EXERCISE —
Produce word for word the lines of the data below running from the one that has "2003 Mercedes - Benz" to the one that has "зросла кількість", inclusive, and no others.

[RECORDS FOR PROCESSING — start]

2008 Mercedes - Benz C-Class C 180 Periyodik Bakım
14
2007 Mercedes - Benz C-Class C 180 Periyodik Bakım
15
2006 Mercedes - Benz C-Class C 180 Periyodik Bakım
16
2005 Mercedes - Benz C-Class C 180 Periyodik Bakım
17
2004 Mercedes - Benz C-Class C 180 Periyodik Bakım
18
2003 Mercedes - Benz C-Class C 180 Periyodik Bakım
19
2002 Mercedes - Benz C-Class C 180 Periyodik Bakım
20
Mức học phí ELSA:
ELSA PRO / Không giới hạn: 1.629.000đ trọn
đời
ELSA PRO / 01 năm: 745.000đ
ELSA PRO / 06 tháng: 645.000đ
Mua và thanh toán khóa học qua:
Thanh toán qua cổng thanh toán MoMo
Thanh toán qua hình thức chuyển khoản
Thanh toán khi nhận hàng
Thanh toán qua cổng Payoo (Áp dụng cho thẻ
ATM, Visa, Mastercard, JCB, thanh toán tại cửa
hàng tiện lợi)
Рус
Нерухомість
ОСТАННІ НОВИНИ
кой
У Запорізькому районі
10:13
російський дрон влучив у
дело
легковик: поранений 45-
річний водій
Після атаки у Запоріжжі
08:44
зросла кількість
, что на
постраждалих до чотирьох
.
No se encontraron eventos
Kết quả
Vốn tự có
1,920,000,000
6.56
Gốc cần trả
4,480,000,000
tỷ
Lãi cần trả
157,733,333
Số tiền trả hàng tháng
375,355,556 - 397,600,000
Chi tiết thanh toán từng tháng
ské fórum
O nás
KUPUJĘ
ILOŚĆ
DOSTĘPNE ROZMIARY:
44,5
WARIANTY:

[RECORDS FOR PROCESSING — finish]
[RECORDS FOR PROCESSING — start]

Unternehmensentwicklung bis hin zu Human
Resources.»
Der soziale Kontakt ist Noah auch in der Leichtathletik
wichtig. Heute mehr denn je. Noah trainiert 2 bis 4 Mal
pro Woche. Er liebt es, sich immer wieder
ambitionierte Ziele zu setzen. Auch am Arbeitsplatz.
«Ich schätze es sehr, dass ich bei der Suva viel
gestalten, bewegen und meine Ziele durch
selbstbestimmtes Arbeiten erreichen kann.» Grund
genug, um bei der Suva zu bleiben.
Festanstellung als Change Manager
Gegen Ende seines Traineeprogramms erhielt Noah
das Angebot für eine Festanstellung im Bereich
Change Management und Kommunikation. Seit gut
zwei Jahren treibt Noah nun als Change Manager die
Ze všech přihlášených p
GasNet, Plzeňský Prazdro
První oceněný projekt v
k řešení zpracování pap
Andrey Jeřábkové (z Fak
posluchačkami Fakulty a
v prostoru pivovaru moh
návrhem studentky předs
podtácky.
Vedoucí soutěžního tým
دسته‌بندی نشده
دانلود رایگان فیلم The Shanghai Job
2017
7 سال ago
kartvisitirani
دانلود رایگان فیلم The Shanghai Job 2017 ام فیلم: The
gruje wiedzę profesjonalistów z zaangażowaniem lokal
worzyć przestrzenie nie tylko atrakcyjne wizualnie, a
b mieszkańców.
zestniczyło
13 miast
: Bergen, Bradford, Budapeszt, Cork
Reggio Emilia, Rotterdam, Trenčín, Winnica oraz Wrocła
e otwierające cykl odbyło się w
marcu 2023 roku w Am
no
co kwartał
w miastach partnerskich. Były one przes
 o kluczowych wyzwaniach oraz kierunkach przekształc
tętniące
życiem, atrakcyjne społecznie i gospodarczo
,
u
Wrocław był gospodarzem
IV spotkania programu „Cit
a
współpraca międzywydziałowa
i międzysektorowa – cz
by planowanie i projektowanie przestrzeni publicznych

[RECORDS FOR PROCESSING — finish]
[RECORDS FOR PROCESSING — start]

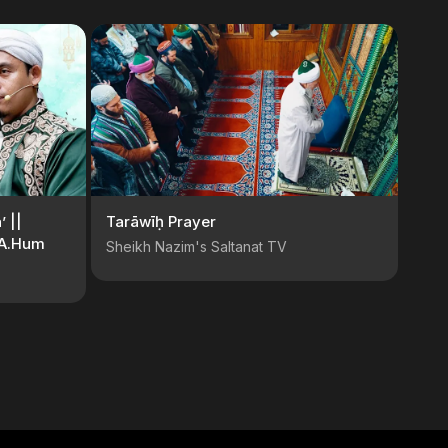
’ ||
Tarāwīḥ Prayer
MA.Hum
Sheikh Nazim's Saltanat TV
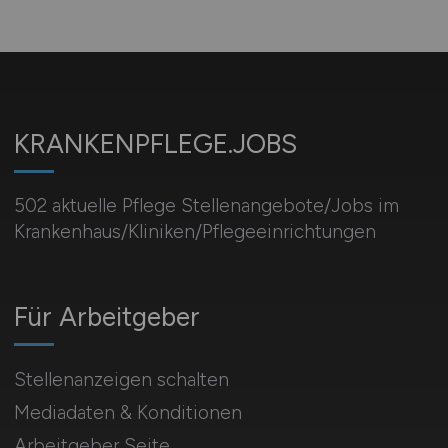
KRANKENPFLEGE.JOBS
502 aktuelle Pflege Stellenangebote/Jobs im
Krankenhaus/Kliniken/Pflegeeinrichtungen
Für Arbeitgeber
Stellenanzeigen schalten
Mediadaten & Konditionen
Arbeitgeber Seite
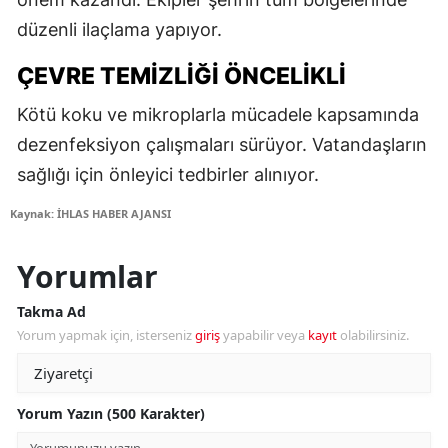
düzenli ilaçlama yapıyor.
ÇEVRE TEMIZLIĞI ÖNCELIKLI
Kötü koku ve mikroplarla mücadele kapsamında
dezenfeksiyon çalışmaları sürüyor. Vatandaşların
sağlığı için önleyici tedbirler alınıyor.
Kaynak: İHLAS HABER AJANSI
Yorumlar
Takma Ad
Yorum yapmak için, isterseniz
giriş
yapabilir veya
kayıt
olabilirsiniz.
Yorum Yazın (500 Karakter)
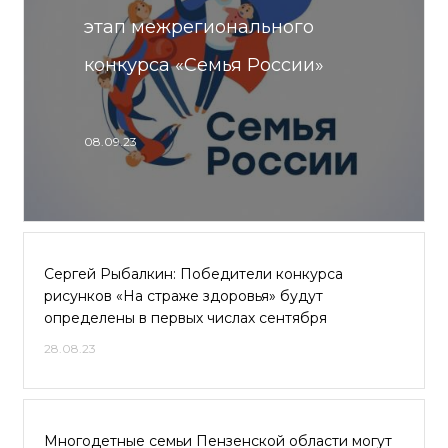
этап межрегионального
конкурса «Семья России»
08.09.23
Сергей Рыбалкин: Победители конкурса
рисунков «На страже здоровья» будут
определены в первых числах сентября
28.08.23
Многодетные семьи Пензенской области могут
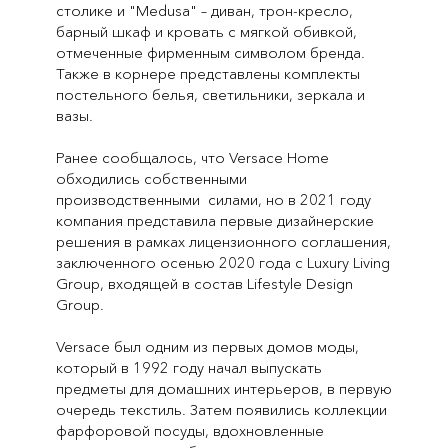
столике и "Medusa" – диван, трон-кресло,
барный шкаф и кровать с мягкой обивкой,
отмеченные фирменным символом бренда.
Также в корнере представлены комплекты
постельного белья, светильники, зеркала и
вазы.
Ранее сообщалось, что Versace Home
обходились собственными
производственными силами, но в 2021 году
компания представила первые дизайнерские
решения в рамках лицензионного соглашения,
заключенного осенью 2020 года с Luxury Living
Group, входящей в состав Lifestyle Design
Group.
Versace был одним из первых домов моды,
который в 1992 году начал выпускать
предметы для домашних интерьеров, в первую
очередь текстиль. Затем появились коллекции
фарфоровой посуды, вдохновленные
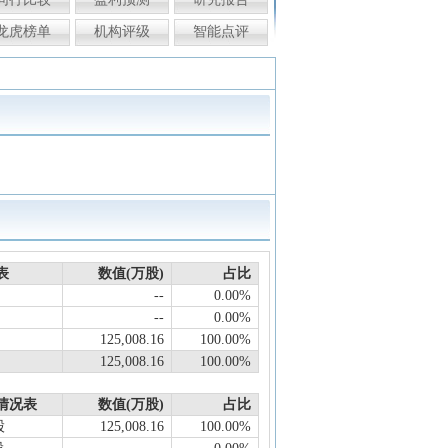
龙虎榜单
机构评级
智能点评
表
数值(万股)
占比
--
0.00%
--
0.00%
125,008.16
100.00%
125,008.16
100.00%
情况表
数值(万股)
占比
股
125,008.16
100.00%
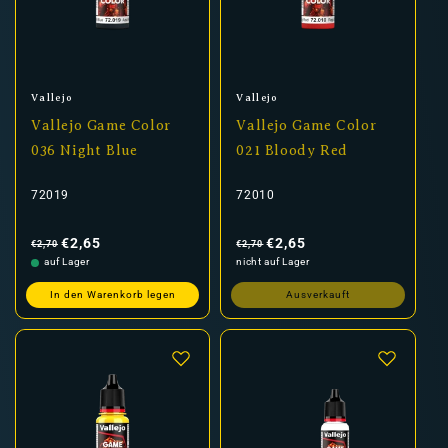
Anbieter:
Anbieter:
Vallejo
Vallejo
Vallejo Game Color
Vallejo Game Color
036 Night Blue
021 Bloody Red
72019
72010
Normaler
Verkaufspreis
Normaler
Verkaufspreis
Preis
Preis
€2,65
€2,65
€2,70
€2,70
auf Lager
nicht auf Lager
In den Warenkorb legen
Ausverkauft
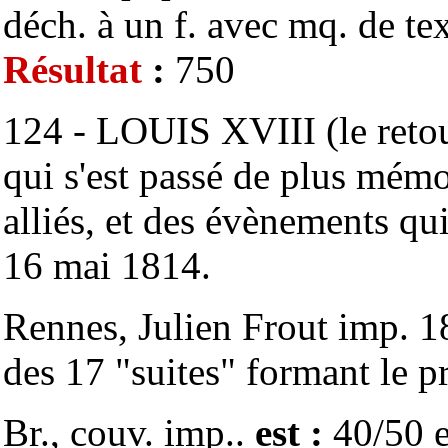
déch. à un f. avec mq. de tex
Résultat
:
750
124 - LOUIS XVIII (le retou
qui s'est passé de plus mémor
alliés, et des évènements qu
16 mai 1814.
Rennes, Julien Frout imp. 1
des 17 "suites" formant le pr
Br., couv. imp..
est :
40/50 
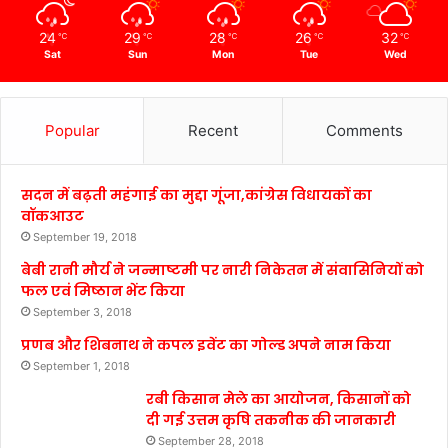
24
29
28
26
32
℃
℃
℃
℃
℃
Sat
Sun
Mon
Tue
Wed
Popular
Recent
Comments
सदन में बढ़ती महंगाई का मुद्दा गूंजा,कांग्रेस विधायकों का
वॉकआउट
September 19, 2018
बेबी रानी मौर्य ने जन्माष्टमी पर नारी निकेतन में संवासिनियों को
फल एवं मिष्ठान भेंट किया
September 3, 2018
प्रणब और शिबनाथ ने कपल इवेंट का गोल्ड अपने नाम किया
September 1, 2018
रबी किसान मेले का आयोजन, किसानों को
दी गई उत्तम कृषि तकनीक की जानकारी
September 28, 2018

[RECORDS FOR PROCESSING — finish]

RESULT OF THIS EXERCISE —
2003 Mercedes - Benz C-Class C 180 Periyodik Bakım
19
2002 Mercedes - Benz C-Class C 180 Periyodik Bakım
20
Mức học phí ELSA:
ELSA PRO / Không giới hạn: 1.629.000đ trọn
đời
ELSA PRO / 01 năm: 745.000đ
ELSA PRO / 06 tháng: 645.000đ
Mua và thanh toán khóa học qua:
Thanh toán qua cổng thanh toán MoMo
Thanh toán qua hình thức chuyển khoản
Thanh toán khi nhận hàng
Thanh toán qua cổng Payoo (Áp dụng cho thẻ
ATM, Visa, Mastercard, JCB, thanh toán tại cửa
hàng tiện lợi)
Рус
Нерухомість
ОСТАННІ НОВИНИ
кой
У Запорізькому районі
10:13
російський дрон влучив у
дело
легковик: поранений 45-
річний водій
Після атаки у Запоріжжі
08:44
зросла кількість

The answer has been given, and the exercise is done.